» WHAT THE TASK REQUIRES:
Each entry is to be retyped without alteration, and no picture is to be included.

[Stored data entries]
- - - - -

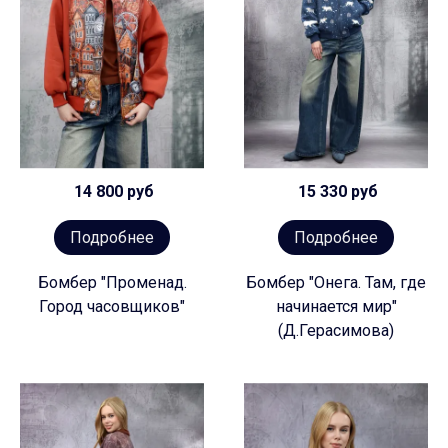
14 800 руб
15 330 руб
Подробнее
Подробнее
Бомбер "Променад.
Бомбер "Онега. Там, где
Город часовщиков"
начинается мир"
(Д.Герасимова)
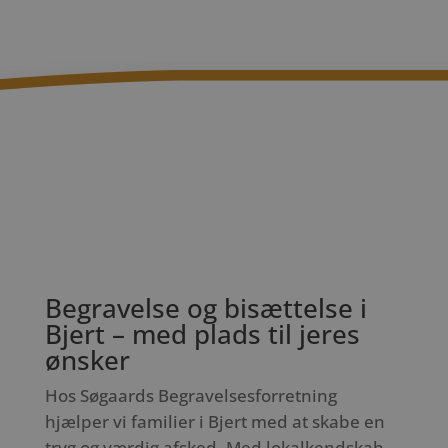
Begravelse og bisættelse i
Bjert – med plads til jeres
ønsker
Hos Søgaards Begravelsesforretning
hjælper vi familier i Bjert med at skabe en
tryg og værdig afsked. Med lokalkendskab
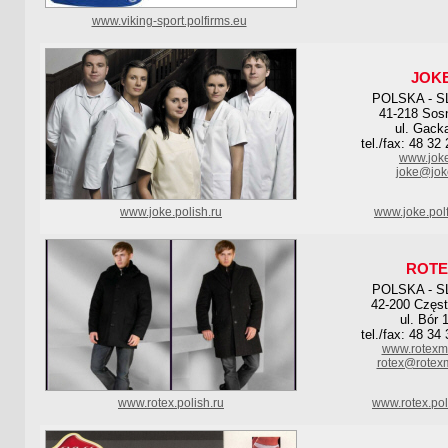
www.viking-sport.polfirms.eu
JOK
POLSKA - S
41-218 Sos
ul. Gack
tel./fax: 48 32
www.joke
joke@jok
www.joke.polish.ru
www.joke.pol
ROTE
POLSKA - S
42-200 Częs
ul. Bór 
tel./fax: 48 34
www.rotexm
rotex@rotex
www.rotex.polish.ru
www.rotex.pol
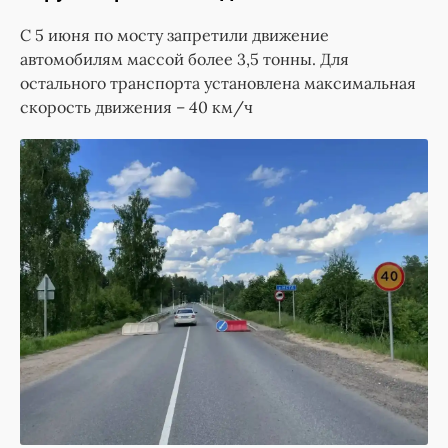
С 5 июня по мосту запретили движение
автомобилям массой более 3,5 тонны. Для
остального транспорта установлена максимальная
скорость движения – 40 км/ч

- - - - -

» RESULT FOR THIS TASK:
14 800 руб
15 330 руб
Подробнее
Подробнее
Бомбер "Променад.
Бомбер "Онега. Там, где
Город часовщиков"
начинается мир"
(Д.Герасимова)
Begravelse og bisættelse i
Bjert – med plads til jeres
ønsker
Hos Søgaards Begravelsesforretning
hjælper vi familier i Bjert med at skabe en
tryg og værdig afsked. Med lokalkendskab
www.viking-sport.polfirms.eu
JOK
POLSKA - S
41-218 Sos
ul. Gack
tel./fax: 48 32
www.joke
joke@jok
www.joke.polish.ru
www.joke.pol
ROTE
POLSKA - S
42-200 Częs
ul. Bór 
tel./fax: 48 34
www.rotexm
rotex@rotex
www.rotex.polish.ru
www.rotex.pol
С 5 июня по мосту запретили движение
автомобилям массой более 3,5 тонны. Для
остального транспорта установлена максимальная
скорость движения – 40 км/ч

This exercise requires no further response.